_TASK PROMPT_
A word-for-word copy of the entries, with images excluded, is the expected answer.

Records from a data source:

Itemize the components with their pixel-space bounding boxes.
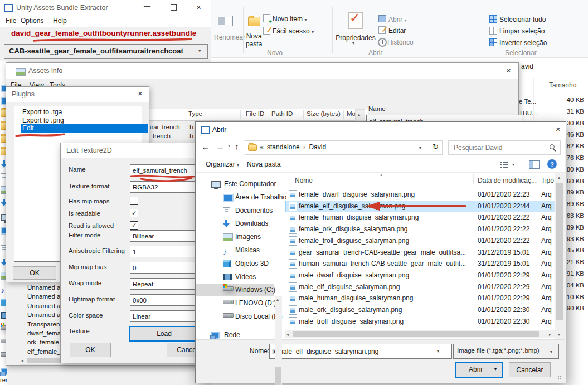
view-mode-dropdown-icon[interactable]: ▾ (512, 162, 514, 167)
back-icon[interactable]: ← (201, 142, 210, 152)
menu-file[interactable]: File (6, 17, 16, 25)
file-row[interactable]: female_troll_disguise_salaryman.png01/01… (285, 235, 555, 247)
plugin-option[interactable]: Export to .tga (21, 108, 148, 116)
tree-item-lenovo-d-[interactable]: LENOVO (D:) (196, 297, 274, 310)
cancel-button[interactable]: Cancelar (509, 362, 551, 377)
filename-combobox[interactable]: female_elf_disguise_salaryman.png ▾ (269, 344, 452, 359)
chevron-down-icon[interactable]: ▾ (437, 349, 439, 354)
col-size[interactable]: Size (bytes) (307, 110, 341, 117)
ribbon-invert-selection-button[interactable]: Inverter seleção (499, 39, 547, 47)
checkbox-unchecked[interactable] (130, 197, 138, 205)
tree-item-downloads[interactable]: Downloads (196, 217, 274, 230)
organize-menu[interactable]: Organizar ▾ (206, 160, 239, 168)
asset-row-fragment[interactable]: urai_trench (148, 124, 180, 130)
maximize-button[interactable] (171, 4, 177, 11)
minimize-button[interactable]: — (144, 2, 150, 10)
field-input[interactable]: 0 (130, 262, 203, 274)
tree-item-disco-local-e-[interactable]: Disco Local (E:) (196, 310, 274, 323)
column-type[interactable]: Tipo (541, 177, 554, 184)
file-row[interactable]: male_troll_disguise_salaryman.png01/01/2… (285, 316, 555, 328)
filetype-combobox[interactable]: Image file (*.tga;*.png;*.bmp) ▾ (453, 344, 559, 359)
column-name[interactable]: Nome (295, 177, 313, 184)
tree-scrollbar[interactable]: ▴ ▾ (275, 296, 282, 385)
file-row[interactable]: male_dwarf_disguise_salaryman.png01/01/2… (285, 270, 555, 281)
help-icon[interactable]: ? (547, 159, 557, 169)
field-input[interactable]: 1 (130, 246, 203, 257)
field-input[interactable]: 0x00 (130, 294, 203, 306)
ribbon-open-button[interactable]: Abrir ▾ (388, 16, 407, 23)
up-icon[interactable]: ↑ (235, 142, 239, 151)
edit-ok-button[interactable]: OK (70, 343, 111, 357)
load-button[interactable]: Load (129, 326, 200, 342)
recent-locations-icon[interactable]: ▾ (228, 143, 230, 148)
search-icon[interactable] (549, 144, 556, 151)
refresh-button[interactable]: ↻ (430, 140, 443, 155)
cab-dropdown[interactable]: CAB-seattle_gear_female_outfitsamuraitre… (4, 44, 208, 59)
file-row[interactable]: human_samurai_trench-CAB-seattle_gear_ma… (285, 258, 555, 270)
menu-help[interactable]: Help (53, 17, 67, 25)
ribbon-new-folder-button[interactable]: Novapasta (246, 32, 262, 48)
field-input[interactable]: Linear (130, 310, 203, 322)
tree-item-v-deos[interactable]: Vídeos (196, 271, 274, 284)
ribbon-new-item-button[interactable]: Novo item ▾ (273, 15, 307, 23)
search-box[interactable]: Pesquisar David (448, 140, 561, 155)
file-row[interactable]: female_dwarf_disguise_salaryman.png01/01… (285, 189, 555, 201)
file-row[interactable]: male_elf_disguise_salaryman.png01/01/202… (285, 281, 555, 293)
menu-options[interactable]: Options (21, 17, 43, 25)
address-bar[interactable]: « standalone › David ▾ (245, 140, 431, 155)
tree-item-imagens[interactable]: Imagens (196, 231, 274, 243)
ribbon-edit-button[interactable]: Editar (388, 27, 406, 35)
close-icon[interactable]: × (556, 125, 561, 133)
properties-dropdown-arrow[interactable]: ▾ (352, 41, 354, 46)
close-icon[interactable]: × (138, 90, 143, 98)
file-row[interactable]: female_elf_disguise_salaryman.png01/01/2… (285, 201, 555, 212)
file-row[interactable]: female_human_disguise_salaryman.png01/01… (285, 212, 555, 223)
col-fileid[interactable]: File ID (246, 110, 264, 117)
plugins-ok-button[interactable]: OK (13, 266, 56, 280)
file-row[interactable]: gear_samurai_trench-CAB-seattle_gear_mal… (285, 247, 555, 259)
breadcrumb[interactable]: « standalone › David (260, 143, 328, 151)
asset-row-fragment[interactable]: i_trench (148, 133, 171, 139)
tree-item-windows-c-[interactable]: Windows (C:) (196, 284, 274, 296)
list-hscrollbar[interactable]: ◂ ▸ (285, 330, 555, 338)
ribbon-clear-selection-button[interactable]: Limpar seleção (499, 27, 545, 35)
close-icon[interactable]: × (506, 67, 511, 75)
file-row[interactable]: male_ork_disguise_salaryman.png01/01/202… (285, 304, 555, 316)
ribbon-rename-button[interactable]: Renomear (214, 33, 245, 41)
tree-item-objetos-3d[interactable]: Objetos 3D (196, 257, 274, 270)
preview-pane-icon[interactable] (529, 160, 540, 169)
field-input[interactable]: elf_samurai_trench (130, 164, 203, 176)
list-vscrollbar[interactable]: ▴ ▾ (555, 173, 565, 339)
new-folder-button[interactable]: Nova pasta (247, 160, 281, 168)
open-dropdown-icon[interactable]: ▼ (493, 367, 498, 372)
tree-item--rea-de-trabalho[interactable]: Área de Trabalho (196, 191, 274, 204)
checkbox-checked[interactable]: ✓ (130, 209, 138, 217)
plugin-option[interactable]: Export to .png (21, 116, 148, 125)
field-input[interactable]: RGBA32 (130, 181, 203, 193)
field-input[interactable]: Bilinear (130, 230, 203, 242)
ribbon-easy-access-button[interactable]: Fácil acesso ▾ (273, 27, 314, 35)
tree-item-este-computador[interactable]: Este Computador (196, 178, 274, 191)
field-input[interactable]: Repeat (130, 278, 203, 290)
tree-item-documentos[interactable]: Documentos (196, 204, 274, 217)
resize-grip[interactable] (558, 376, 562, 380)
file-row[interactable]: female_ork_disguise_salaryman.png01/01/2… (285, 223, 555, 235)
column-date[interactable]: Data de modificaç... (478, 177, 537, 184)
forward-icon[interactable]: → (216, 142, 224, 152)
plugin-option[interactable]: Edit (21, 124, 148, 133)
chevron-down-icon[interactable]: ▾ (419, 145, 421, 150)
size-column-header[interactable]: Tamanho (549, 81, 576, 89)
col-type[interactable]: Type (188, 110, 202, 117)
ribbon-properties-button[interactable]: Propriedades (334, 34, 377, 42)
file-row[interactable]: male_human_disguise_salaryman.png01/01/2… (285, 293, 555, 304)
col-pathid[interactable]: Path ID (271, 110, 293, 117)
view-mode-icon[interactable] (500, 162, 508, 168)
ribbon-history-button[interactable]: Histórico (387, 38, 414, 46)
tree-item-m-sicas[interactable]: Músicas (196, 244, 274, 257)
col-modified[interactable]: Mo (347, 110, 356, 117)
open-split-button[interactable]: Abrir ▼ (455, 362, 503, 378)
ribbon-select-all-button[interactable]: Selecionar tudo (499, 16, 546, 23)
close-icon[interactable]: × (196, 3, 201, 11)
scrollbar-up[interactable]: ▴ (355, 109, 365, 121)
checkbox-checked[interactable]: ✓ (130, 221, 138, 230)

_SOLVED EXERCISE_
Itemize the components with their pixel-space bounding boxes.
view-mode-dropdown-icon[interactable]: ▾ (512, 162, 514, 167)
back-icon[interactable]: ← (201, 142, 210, 152)
menu-file[interactable]: File (6, 17, 16, 25)
file-row[interactable]: female_troll_disguise_salaryman.png01/01… (285, 235, 555, 247)
plugin-option[interactable]: Export to .tga (21, 108, 148, 116)
tree-item-lenovo-d-[interactable]: LENOVO (D:) (196, 297, 274, 310)
cancel-button[interactable]: Cancelar (509, 362, 551, 377)
filename-combobox[interactable]: female_elf_disguise_salaryman.png ▾ (269, 344, 452, 359)
chevron-down-icon[interactable]: ▾ (437, 349, 439, 354)
col-size[interactable]: Size (bytes) (307, 110, 341, 117)
ribbon-invert-selection-button[interactable]: Inverter seleção (499, 39, 547, 47)
checkbox-unchecked[interactable] (130, 197, 138, 205)
tree-item-downloads[interactable]: Downloads (196, 217, 274, 230)
organize-menu[interactable]: Organizar ▾ (206, 160, 239, 168)
asset-row-fragment[interactable]: urai_trench (148, 124, 180, 130)
maximize-button[interactable] (171, 4, 177, 11)
minimize-button[interactable]: — (144, 2, 150, 10)
field-input[interactable]: 0 (130, 262, 203, 274)
tree-item-disco-local-e-[interactable]: Disco Local (E:) (196, 310, 274, 323)
column-type[interactable]: Tipo (541, 177, 554, 184)
file-row[interactable]: male_troll_disguise_salaryman.png01/01/2… (285, 316, 555, 328)
filetype-combobox[interactable]: Image file (*.tga;*.png;*.bmp) ▾ (453, 344, 559, 359)
column-name[interactable]: Nome (295, 177, 313, 184)
tree-scrollbar[interactable]: ▴ ▾ (275, 296, 282, 385)
file-row[interactable]: male_dwarf_disguise_salaryman.png01/01/2… (285, 270, 555, 281)
help-icon[interactable]: ? (547, 159, 557, 169)
field-input[interactable]: 1 (130, 246, 203, 257)
field-input[interactable]: 0x00 (130, 294, 203, 306)
ribbon-open-button[interactable]: Abrir ▾ (388, 16, 407, 23)
up-icon[interactable]: ↑ (235, 142, 239, 151)
edit-ok-button[interactable]: OK (70, 343, 111, 357)
load-button[interactable]: Load (129, 326, 200, 342)
recent-locations-icon[interactable]: ▾ (228, 143, 230, 148)
search-icon[interactable] (549, 144, 556, 151)
refresh-button[interactable]: ↻ (430, 140, 443, 155)
cab-dropdown[interactable]: CAB-seattle_gear_female_outfitsamuraitre… (4, 44, 208, 59)
file-row[interactable]: human_samurai_trench-CAB-seattle_gear_ma… (285, 258, 555, 270)
menu-help[interactable]: Help (53, 17, 67, 25)
ribbon-new-folder-button[interactable]: Novapasta (246, 32, 262, 48)
field-input[interactable]: Linear (130, 310, 203, 322)
tree-item-v-deos[interactable]: Vídeos (196, 271, 274, 284)
ribbon-new-item-button[interactable]: Novo item ▾ (273, 15, 307, 23)
search-box[interactable]: Pesquisar David (448, 140, 561, 155)
file-row[interactable]: female_dwarf_disguise_salaryman.png01/01… (285, 189, 555, 201)
file-row[interactable]: male_elf_disguise_salaryman.png01/01/202… (285, 281, 555, 293)
menu-options[interactable]: Options (21, 17, 43, 25)
address-bar[interactable]: « standalone › David ▾ (245, 140, 431, 155)
tree-item-imagens[interactable]: Imagens (196, 231, 274, 243)
ribbon-edit-button[interactable]: Editar (388, 27, 406, 35)
close-icon[interactable]: × (556, 125, 561, 133)
properties-dropdown-arrow[interactable]: ▾ (352, 41, 354, 46)
close-icon[interactable]: × (138, 90, 143, 98)
file-row[interactable]: female_elf_disguise_salaryman.png01/01/2… (285, 201, 555, 212)
file-row[interactable]: female_human_disguise_salaryman.png01/01… (285, 212, 555, 223)
col-fileid[interactable]: File ID (246, 110, 264, 117)
plugins-ok-button[interactable]: OK (13, 266, 56, 280)
file-row[interactable]: gear_samurai_trench-CAB-seattle_gear_mal… (285, 247, 555, 259)
breadcrumb[interactable]: « standalone › David (260, 143, 328, 151)
asset-row-fragment[interactable]: i_trench (148, 133, 171, 139)
tree-item-windows-c-[interactable]: Windows (C:) (196, 284, 274, 296)
list-hscrollbar[interactable]: ◂ ▸ (285, 330, 555, 338)
ribbon-clear-selection-button[interactable]: Limpar seleção (499, 27, 545, 35)
close-icon[interactable]: × (506, 67, 511, 75)
file-row[interactable]: male_ork_disguise_salaryman.png01/01/202… (285, 304, 555, 316)
ribbon-rename-button[interactable]: Renomear (214, 33, 245, 41)
tree-item-objetos-3d[interactable]: Objetos 3D (196, 257, 274, 270)
preview-pane-icon[interactable] (529, 160, 540, 169)
field-input[interactable]: elf_samurai_trench (130, 164, 203, 176)
list-vscrollbar[interactable]: ▴ ▾ (555, 173, 565, 339)
new-folder-button[interactable]: Nova pasta (247, 160, 281, 168)
open-dropdown-icon[interactable]: ▼ (493, 367, 498, 372)
tree-item--rea-de-trabalho[interactable]: Área de Trabalho (196, 191, 274, 204)
checkbox-checked[interactable]: ✓ (130, 209, 138, 217)
plugin-option[interactable]: Export to .png (21, 116, 148, 125)
field-input[interactable]: RGBA32 (130, 181, 203, 193)
field-input[interactable]: Bilinear (130, 230, 203, 242)
ribbon-easy-access-button[interactable]: Fácil acesso ▾ (273, 27, 314, 35)
tree-item-este-computador[interactable]: Este Computador (196, 178, 274, 191)
field-input[interactable]: Repeat (130, 278, 203, 290)
tree-item-documentos[interactable]: Documentos (196, 204, 274, 217)
resize-grip[interactable] (558, 376, 562, 380)
file-row[interactable]: female_ork_disguise_salaryman.png01/01/2… (285, 223, 555, 235)
column-date[interactable]: Data de modificaç... (478, 177, 537, 184)
forward-icon[interactable]: → (216, 142, 224, 152)
plugin-option[interactable]: Edit (21, 124, 148, 133)
chevron-down-icon[interactable]: ▾ (419, 145, 421, 150)
size-column-header[interactable]: Tamanho (549, 81, 576, 89)
col-type[interactable]: Type (188, 110, 202, 117)
ribbon-properties-button[interactable]: Propriedades (334, 34, 377, 42)
file-row[interactable]: male_human_disguise_salaryman.png01/01/2… (285, 293, 555, 304)
col-pathid[interactable]: Path ID (271, 110, 293, 117)
view-mode-icon[interactable] (500, 162, 508, 168)
ribbon-history-button[interactable]: Histórico (387, 38, 414, 46)
tree-item-m-sicas[interactable]: Músicas (196, 244, 274, 257)
col-modified[interactable]: Mo (347, 110, 356, 117)
open-split-button[interactable]: Abrir ▼ (455, 362, 503, 378)
ribbon-select-all-button[interactable]: Selecionar tudo (499, 16, 546, 23)
close-icon[interactable]: × (196, 3, 201, 11)
scrollbar-up[interactable]: ▴ (355, 109, 365, 121)
checkbox-checked[interactable]: ✓ (130, 221, 138, 230)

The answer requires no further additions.